CK: The project worked on every level, including the language used to speak to Austrian politicians and Austrian civil servants. It was like a continuous performance piece without a beginning or an end. And everyone was pulled into its maelstrom. What I find interesting about the right wing in Austria is that they have, for a long time, taken left-wing arguments and turned them to right-wing purposes. While, surprisingly, certain right-wing topics are slowly drifting into the infighting of the left. In this piece, under the guise of a dadaistic harlequin performance, Schlingensief deployed the strategies of right-wing speech. Do you see it like that, too?
"One might call it mimetic critique. You yourself do what you want to criticise, and create a picture of something that only works as such thanks to the smallest of differences."

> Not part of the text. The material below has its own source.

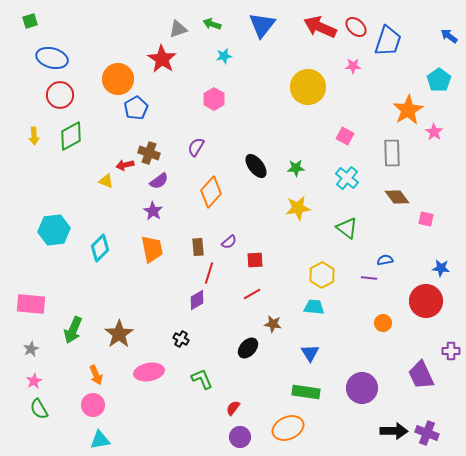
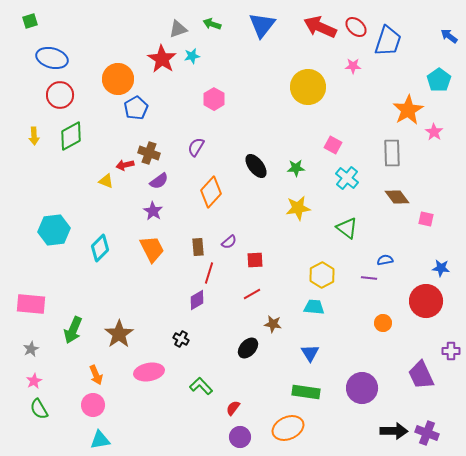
cyan star at (224, 56): moved 32 px left
pink square at (345, 136): moved 12 px left, 9 px down
orange trapezoid at (152, 249): rotated 16 degrees counterclockwise
green L-shape at (202, 379): moved 1 px left, 7 px down; rotated 20 degrees counterclockwise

ML: Definitely. But Christoph didn’t establish a clear system from the get-go; it took shape though long conversations. And he had his “psychotic tunnel”, through which he forced certain things to happen against universal opposition, for example the sign saying “Foreigners Out”. The fear was there that it would find applause from the wrong quarters. The whole project was, after all, very much premised upon being right next to the Vienna State Opera. If it had been on the outskirts of Vienna, it would have functioned quite differently; if we hadn’t managed to get the location, half of the project would have been a dud. The presence of the State Opera allowed him once again to show how much the state of Austria and its official actions resemble an operetta. What he really wanted was for there to be a protest surrounding the container that would mean people could no longer hear Netrebko singing in the opera house.
AF: That’s an old strategy that also comes up in literature and many other fields: to devalue something, debase it, undercut it. To make an operetta out of an opera, a Big Brother show out of an operetta. The low form of what then counted as the low form of television.
ML: And making visible something that normally happens in the realm of the invisible, like the deportations that are happening right now in Germany, where the police apparatus undertakes everything it can to prevent pictures of what’s going on. Of course it was, on the one hand, massively important that the container was a protected fortress that you could look into only through slots, while on the other hand everything that was said inside was recorded on microphones and broadcast to the public. The first prize was supposedly marriage to an Austrian and the right to remain in Austria. On the first day a Tamil refugee who was fooling around said in accented German: “Don’t hit me please … I only want to marry an Austrian.” His accent wasn’t even that strong but it was exactly the kind of thing that got the heart of the situation. There was of course a huge discussion about whether this kind of thing was aesthetically permissible, and what it was meant to accomplish. Around three weeks before the action I had asked Michael Häupl [the mayor of Vienna at the time] whether he would spend a day in the container as a guest. I think Häupl did nothing but tell the Kronen Zeitung about this. Christoph had asked him to do that, but I don’t think he had a clear idea of what he wanted to achieve with it. We weren’t sufficiently tuned in to Austrian politics to know who would set what in motion. But the ground was prepared, of course, since the Kronen Zeitung then had it on the front page every day, starting a week before it began.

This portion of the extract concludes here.